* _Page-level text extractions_
——

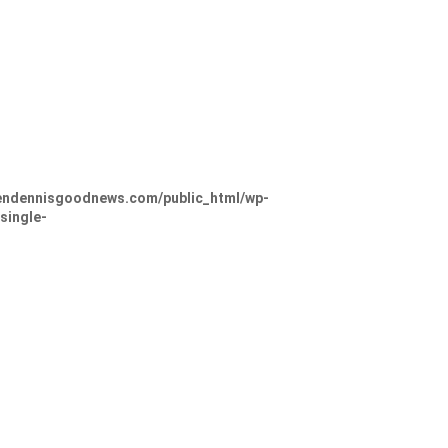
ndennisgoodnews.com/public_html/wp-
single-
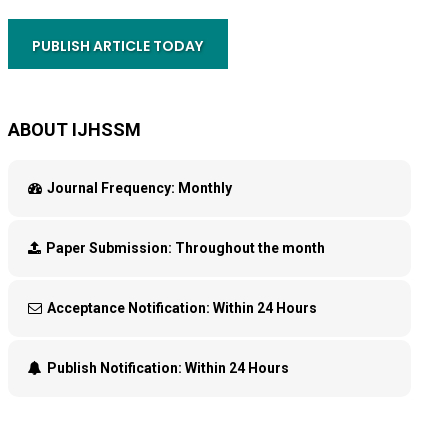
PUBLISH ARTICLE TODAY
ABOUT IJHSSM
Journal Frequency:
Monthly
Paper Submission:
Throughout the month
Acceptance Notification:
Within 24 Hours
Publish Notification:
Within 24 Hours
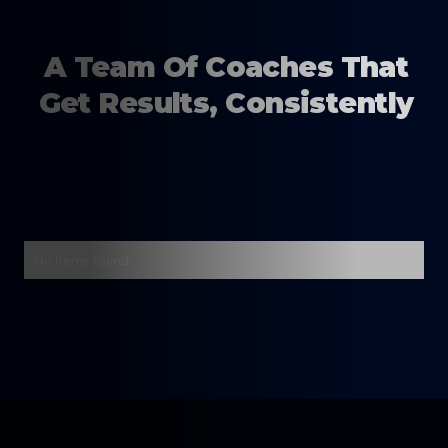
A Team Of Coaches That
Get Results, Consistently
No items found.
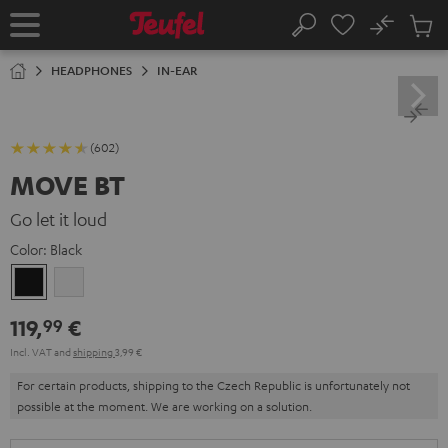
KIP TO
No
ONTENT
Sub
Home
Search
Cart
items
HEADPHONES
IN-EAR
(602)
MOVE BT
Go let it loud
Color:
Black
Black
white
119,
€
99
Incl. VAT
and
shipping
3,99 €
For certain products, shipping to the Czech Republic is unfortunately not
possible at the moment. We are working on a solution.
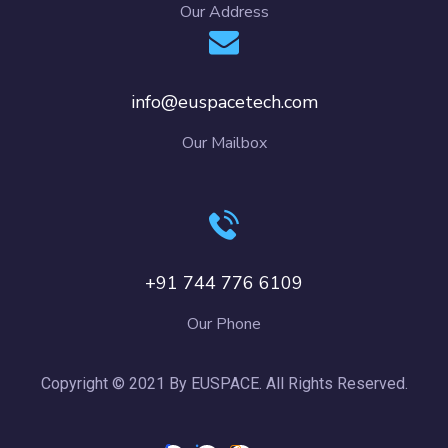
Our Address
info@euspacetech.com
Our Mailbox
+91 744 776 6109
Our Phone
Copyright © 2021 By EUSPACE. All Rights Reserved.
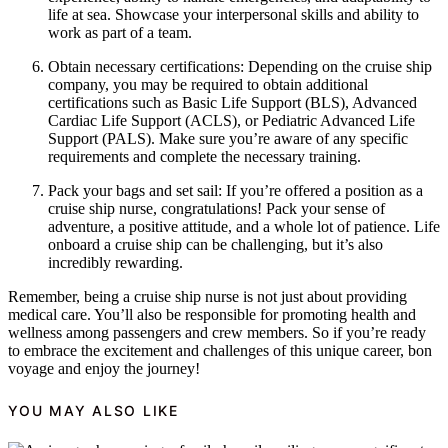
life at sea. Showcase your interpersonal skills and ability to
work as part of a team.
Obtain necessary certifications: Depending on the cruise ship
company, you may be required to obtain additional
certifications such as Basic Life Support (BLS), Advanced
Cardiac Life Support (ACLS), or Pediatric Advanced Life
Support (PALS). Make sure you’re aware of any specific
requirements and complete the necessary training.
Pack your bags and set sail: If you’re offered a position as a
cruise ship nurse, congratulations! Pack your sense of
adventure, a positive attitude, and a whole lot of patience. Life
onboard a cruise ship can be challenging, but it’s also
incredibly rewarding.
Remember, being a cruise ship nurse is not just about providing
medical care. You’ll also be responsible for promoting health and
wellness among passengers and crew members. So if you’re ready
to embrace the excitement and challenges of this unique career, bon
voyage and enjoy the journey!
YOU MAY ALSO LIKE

——

* _HOW TO COMPLETE THIS TASK_
Output the lines, exactly: the first line of the entries above, every line after it, and the line with "medical care. You’ll" as the last. No pictures.

* _EXERCISE OUTPUT_
ndennisgoodnews.com/public_html/wp-
single-
PUBLISH ARTICLE TODAY
ABOUT IJHSSM
Journal Frequency:
Monthly
Paper Submission:
Throughout the month
Acceptance Notification:
Within 24 Hours
Publish Notification:
Within 24 Hours
A Team Of Coaches That
Get Results, Consistently
No items found.
KIP TO
No
ONTENT
Sub
Home
Search
Cart
items
HEADPHONES
IN-EAR
(602)
MOVE BT
Go let it loud
Color:
Black
Black
white
119,
€
99
Incl. VAT
and
shipping
3,99 €
For certain products, shipping to the Czech Republic is unfortunately not
possible at the moment. We are working on a solution.
Our Address
info@euspacetech.com
Our Mailbox
+91 744 776 6109
Our Phone
Copyright © 2021 By EUSPACE. All Rights Reserved.
life at sea. Showcase your interpersonal skills and ability to
work as part of a team.
Obtain necessary certifications: Depending on the cruise ship
company, you may be required to obtain additional
certifications such as Basic Life Support (BLS), Advanced
Cardiac Life Support (ACLS), or Pediatric Advanced Life
Support (PALS). Make sure you’re aware of any specific
requirements and complete the necessary training.
Pack your bags and set sail: If you’re offered a position as a
cruise ship nurse, congratulations! Pack your sense of
adventure, a positive attitude, and a whole lot of patience. Life
onboard a cruise ship can be challenging, but it’s also
incredibly rewarding.
Remember, being a cruise ship nurse is not just about providing
medical care. You’ll also be responsible for promoting health and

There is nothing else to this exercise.